Изначально Facebook был построен на идее "друзей" и двунаправленных отношений: вы дружите с кем-то, а он дружит с вами. В значительной степени это было копирование реальных социальных сетей в виртуальном пространстве. Но другие платформы, такие как Twitter, строили свой бизнес и пользовательский опыт на модели "последователя": вы могли следить за человека на платформе и видеть его публичные сообщения, даже если человек не знал о вашем существовании и не следил за вами в ответ. Вы могли следить за людьми по интересам.
Алгоритмы, предлагающие следовать за людьми на основе их известности или актуальности, помогали непреднамеренно рождать влиятельных людей, просто предоставляя их аккаунтам почетное место в списке. В январе 2010 года технический предприниматель Анил Даш написал в блоге пост, в котором описал свой опыт попадания в список предложенных пользователей Twitter, который появился в 2009 году. Дэш отметил, что в октябре 2009 года у него было восемнадцать тысяч подписчиков. "Если бы я продолжал расти обычными темпами, сегодня у меня было бы около 25 000 подписчиков, - написал он, - но благодаря попаданию в список у меня почти 300 000 подписчиков". 33 Получение большего числа подписчиков порождает еще больше подписчиков, поскольку популярные аккаунты предлагаются чаще. Система рекомендаций "Предлагаемые пользователи" вызывала определенные споры даже в 2009 году, поскольку люди признали ее способность укреплять влияние в сети случайным образом, как будто алгоритм или владелец платформы положил большой палец на чашу весов; это явно отличалось от того, как слава зарабатывается в оффлайне, несмотря на то что в том, как СМИ приписывают знаменитостей, тоже есть доля случайности. 34
Элон Маск, купивший Twitter в 2022 году, предлагает более свежий пример. По состоянию на начало 2023 года следование за Элоном Маском приводит к появлению кластеров похожих аккаунтов, которые, по мнению алгоритма Twitter, заинтересуют пользователя: Марджори Тейлор Грин, Tesla, Джим Джордан, Лео Террелл, SpaceX и Дональд Трамп-младший. Попадание в список предполагаемых подписчиков самого известного пользователя сайта дает преимущества остальным, которых он привлек к себе; количество подписчиков Марджори Тейлор Грин и Джима Джордана подскочило на сотни тысяч в течение месяца. 35 Это был интересный взгляд на то, где, по мнению алгоритмов Twitter, находится Маск в политическом плане. А если бы вы последовали за одним из предложенных аккаунтов, то, в свою очередь, увидели бы еще одну волну похожих предложений - возможно, более правых политиков или правых артистов. Система рекомендаций формирует сети влияния и усиления с потенциально значительными последствиями.
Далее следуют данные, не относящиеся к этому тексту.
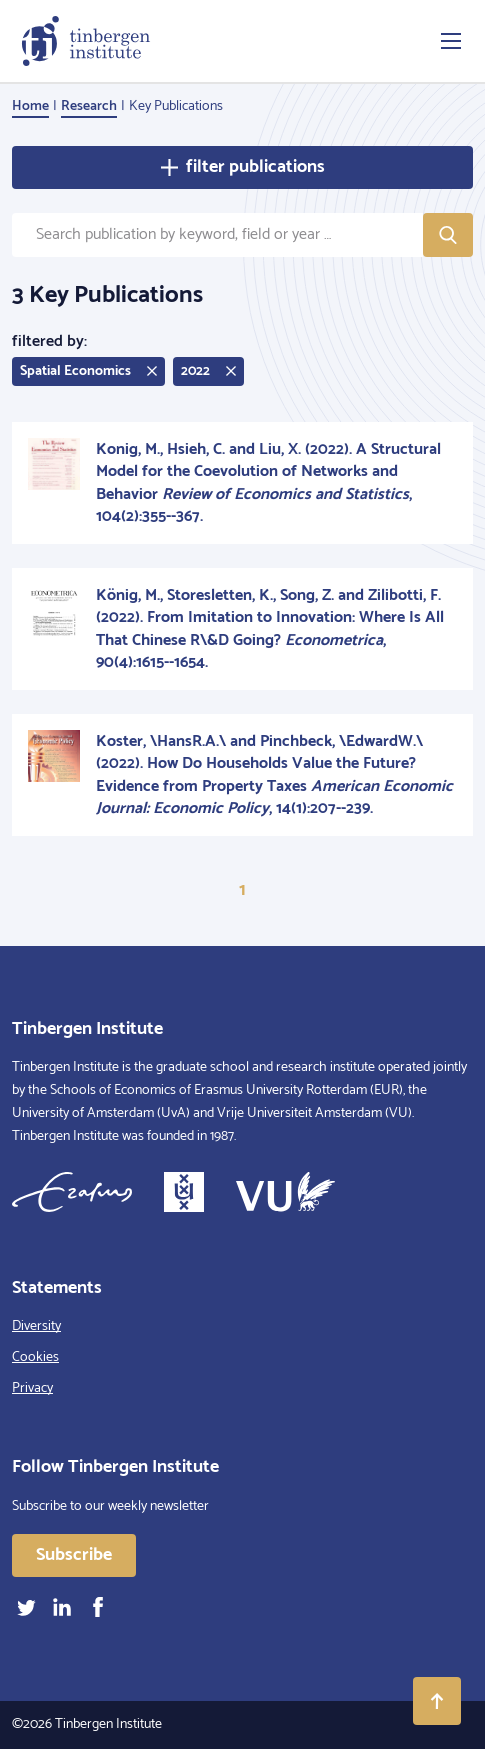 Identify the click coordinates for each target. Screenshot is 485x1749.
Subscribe (74, 1555)
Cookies (35, 1357)
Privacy (32, 1388)
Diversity (36, 1326)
Facebook тоже постепенно начал объединять людей по интересам. Во многом это произошло благодаря тому, что Facebook начал рекомендовать не только друзей, но и группы , постоянные сообщества, созданные вокруг какой-либо темы - "Куры на заднем дворе", "Воины меланомы", "Мой ребенок не спит", - в которых люди объединялись не по общим связям, а по интересам. В таких группах люди завязывали глубокую дружбу, что, как правило, увеличивало время пребывания на сайте. Это было полезно для компании.